Contohnya, selama Sri Mulyani menjabat sebagai Menteri Keuangan di Era Presiden Susilo Bambang Yudhoyono, dan di era Presiden Joko Widodo jilid 1 dan 2, ternyata tidak berdampak secara signifikan terhadap perbaikan ekonomi perempuan Indonesia. Perempuan Indonesia masih saja harus terjun untuk mencari uang. Perempuan Indonesia harus berjibaku mencari tambahan uang belanja bagi rumah tangganya. Bahkan tidak sedikit perempuan yang terpaksa menggantikan posisi suaminya, menjadi tulang punggung keluarga.
Perspektif Islam Seputar Hak-Hak dan Kewajiban Perempuan
Dalam perspektif Islam, tidak boleh dibeda-bedakan kesempatan untuk menuntut ilmu dan berprestasi bagi laki-laki ataupun perempuan. Perempuan diperlukan ilmu dan keahliannya yang berguna bagi masyarakat. Di kancah politik, perempuan juga boleh berkiprah, asalkan mengikuti aturan yang telah ditetapkan dalam Islam. Islam tidak pernah mengekang perempuan untuk berprestasi dan menggunakan keahliannya. Sehingga rasanya, dalam naungan sistem Islam, tidak diperlukan lagi peringatan _IWD_, berikut semua pejuangan mencapai kesetaraan yang diwacanakan di dalamnya.
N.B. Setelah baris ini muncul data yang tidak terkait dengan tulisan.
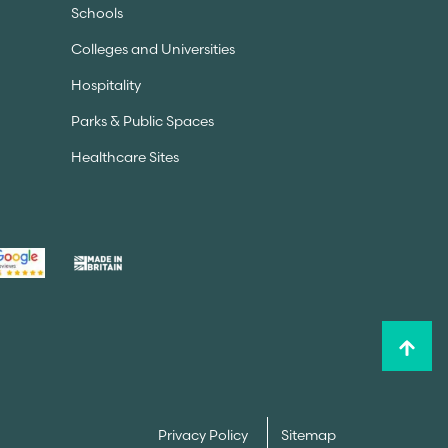
Schools
Colleges and Universities
Hospitality
Parks & Public Spaces
Healthcare Sites
Privacy Policy
Sitemap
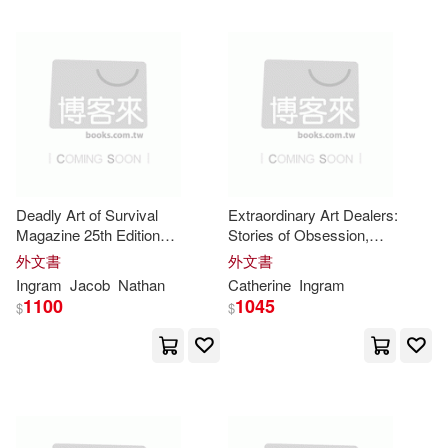
Philip(9990)
Gerardus(9982)
Dufour Editions(1)
Campbell(9975)
Echristian(1)
Publisher(9886)
Edwin Mellen Pr(1)
Steven(9866)
Deadly Art of Survival
Extraordinary Art Dealers:
El Hogar Y LA Moda Sa(1)
Magazine 25th Edition
Stories of Obsession,
Featuring The Torres Family:
Innovation and Creativity
外文書
外文書
Benjamin(9851)
The #1 Martial Arts Magazine
Ingram
Jacob
Nathan
Catherine
Ingram
Elsevier Science Ltd(1)
Worldwide MMA, Traditional
1100
1045
$
$
Karate, Kung Fu, Goj
Baker(9837)
Design(9820)
Emerge Pub Group Llc(1)
Doggy(9782)
Parker(9736)
Finney Co(1)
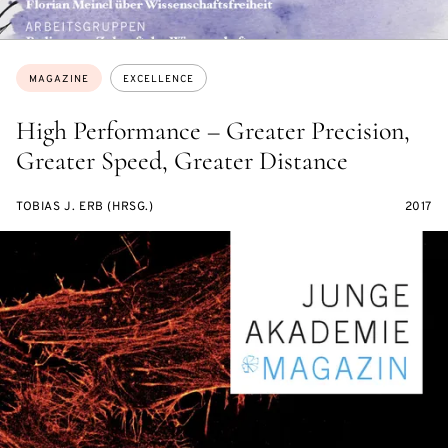
Topics:
MAGAZINE
EXCELLENCE
High Performance – Greater Precision,
Greater Speed, Greater Distance
TOBIAS J. ERB (HRSG.)
2017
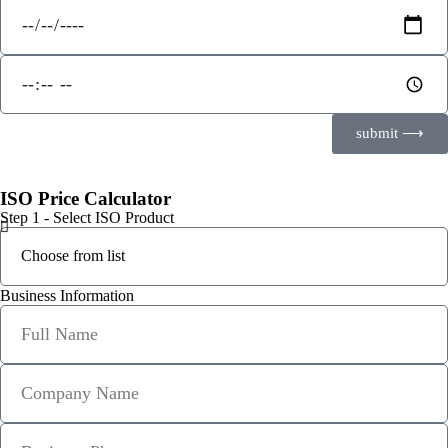
submit ⟶
ISO Price Calculator
Step 1 - Select ISO Product
Business Information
Bagi perempuan, terjun mencari uang membuktikan bahwa perempuan yang seharusnya berhak mendapatkan nafkah, malah jadi wajib mencari nafkah. Sedangkan kewajiban sejatinya sebagai penanggung jawab rumah tangga dan pendidik anak-anaknya justru tidak bisa dilaksanakan dengan sempurna. Hal ini karena perempuan sebagai istri dan ibu harus mengalokasikan lebih banyak waktunya di ranah mencari nafkah.
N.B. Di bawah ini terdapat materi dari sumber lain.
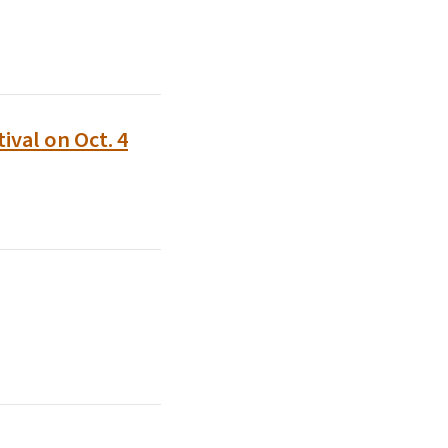
val on Oct. 4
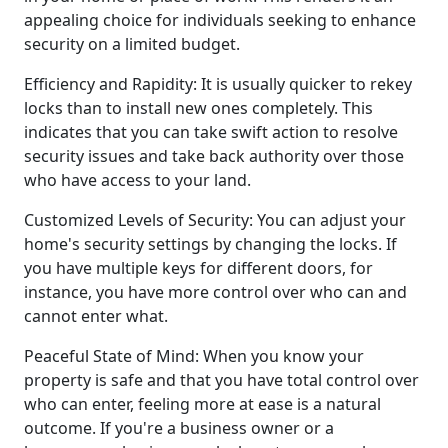
appealing choice for individuals seeking to enhance
security on a limited budget.
Efficiency and Rapidity: It is usually quicker to rekey
locks than to install new ones completely. This
indicates that you can take swift action to resolve
security issues and take back authority over those
who have access to your land.
Customized Levels of Security: You can adjust your
home's security settings by changing the locks. If
you have multiple keys for different doors, for
instance, you have more control over who can and
cannot enter what.
Peaceful State of Mind: When you know your
property is safe and that you have total control over
who can enter, feeling more at ease is a natural
outcome. If you're a business owner or a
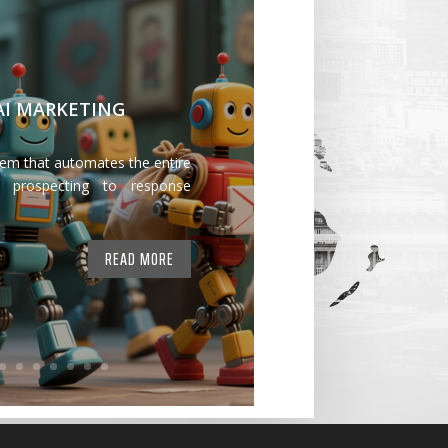
 AI MARKETING
tem that automates the entire
 prospecting to response
READ MORE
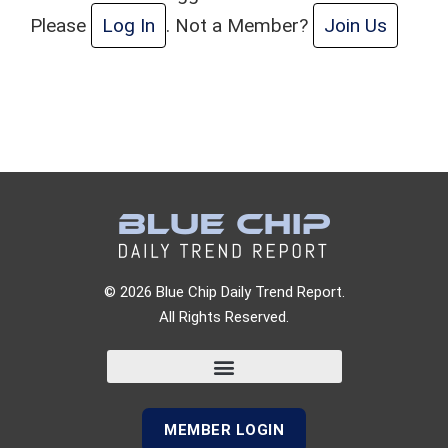
Please
Log In
. Not a Member?
Join Us
© 2026 Blue Chip Daily Trend Report.
All Rights Reserved.
MEMBER LOGIN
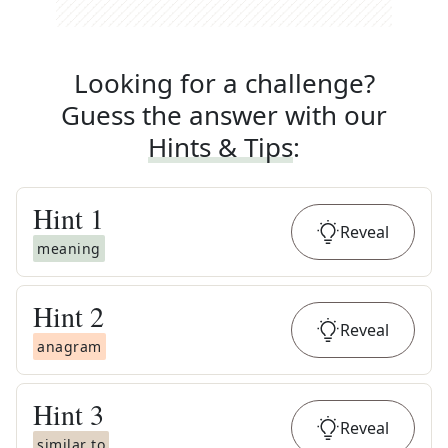
Looking for a challenge?
Guess the answer with our
Hints & Tips
:
Hint
1
Reveal
meaning
Hint
2
Reveal
anagram
Hint
3
Reveal
similar to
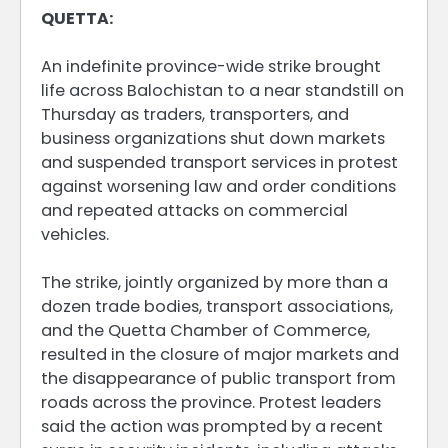
QUETTA:
An indefinite province-wide strike brought
life across Balochistan to a near standstill on
Thursday as traders, transporters, and
business organizations shut down markets
and suspended transport services in protest
against worsening law and order conditions
and repeated attacks on commercial
vehicles.
The strike, jointly organized by more than a
dozen trade bodies, transport associations,
and the Quetta Chamber of Commerce,
resulted in the closure of major markets and
the disappearance of public transport from
roads across the province. Protest leaders
said the action was prompted by a recent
Akibatnya anak-anak kurang mendapat asuhan dan asupan didikan penuh kasih sayang dari ibunya. Anak-anak yang tumbuh dengan jiwa yang kosong dari kasih sayang ibunya, akan sangat menyedihkan secara psikis. Anak-anak yang tumbuh dalam didikan dan kebiasaan asisten rumah tangga akan menjadi generasi yang jauh dari rengkuhan orang tuanya. Mereka seolah mandiri dan tegar, namun jiwa mereka hampa. Terbukti tak sedikit generasi muda yang salah bergaul, bebas berpacaran, terjerumus dalam lingkaran narkoba, terbiasa buli membuli, terseret tawuran, dan lain-lain.
Menurut perspektif Islam, Ibu adalah Madrasah al-Ula (pendidik pertama dan utama) bagi anak-anaknya. Kewajiban ibu menanamkan akidah dan ibadah yang kuat kepada anak-anaknya sejak dini. Ibu wajib menanamkan adab-adab dan akhlak yang mulia kepada anak-anaknya. Ibu harus menjadi teladan bagi anak-anaknya di berbagai sisi kehidupan. Ibu harus mendampingi anak-anaknya tumbuh, bahkan hingga mereka dewasa. Ibu harus siap menjadi _‘the shoulder to cry on’_ dan tempat curahan hati anak-anaknya, sehingga anak-anak tidak pergi ke sosok lain ketika mereka punya masalah.
Di alam Kapitalisme dan Sosialisme dipastikan sangat sulit seorang ibu bisa menjalankan kewajiban-kewajibannya dengan baik. Apalagi ketika beban membantu ekonomi keluarga harus dipikulnya juga. Ibu kurang mendapatkan hak-haknya untuk bisa berdaya menjalankan kewajiban-kewajibannya. Mendapatkan kecukupan nafkah di sistem selain Islam sangat sulit bagi seorang ibu. Minimnya lapangan pekerjaan bagi para bapak, ditambah lagi dengan melangitnya harga-harga kebutuhan hidup adalah diantara penyebabnya.
Penerapan Sistem Ekonomi Kapitalisme juga telah nyata menjadi penyebab perempuan berlomba-lomba untuk terjun ke kancah politik, dengan idealisme ingin mengubah kondisi menjadi lebih baik lewat kebijakan politik. Namun sekali lagi, upaya inipun tidak akan banyak membuahkan hasil manakala sistem bernegara yang diberlakukan bukan sistem Islam. []
Oleh: Dewi Purnasari, Aktivis dakwah politik.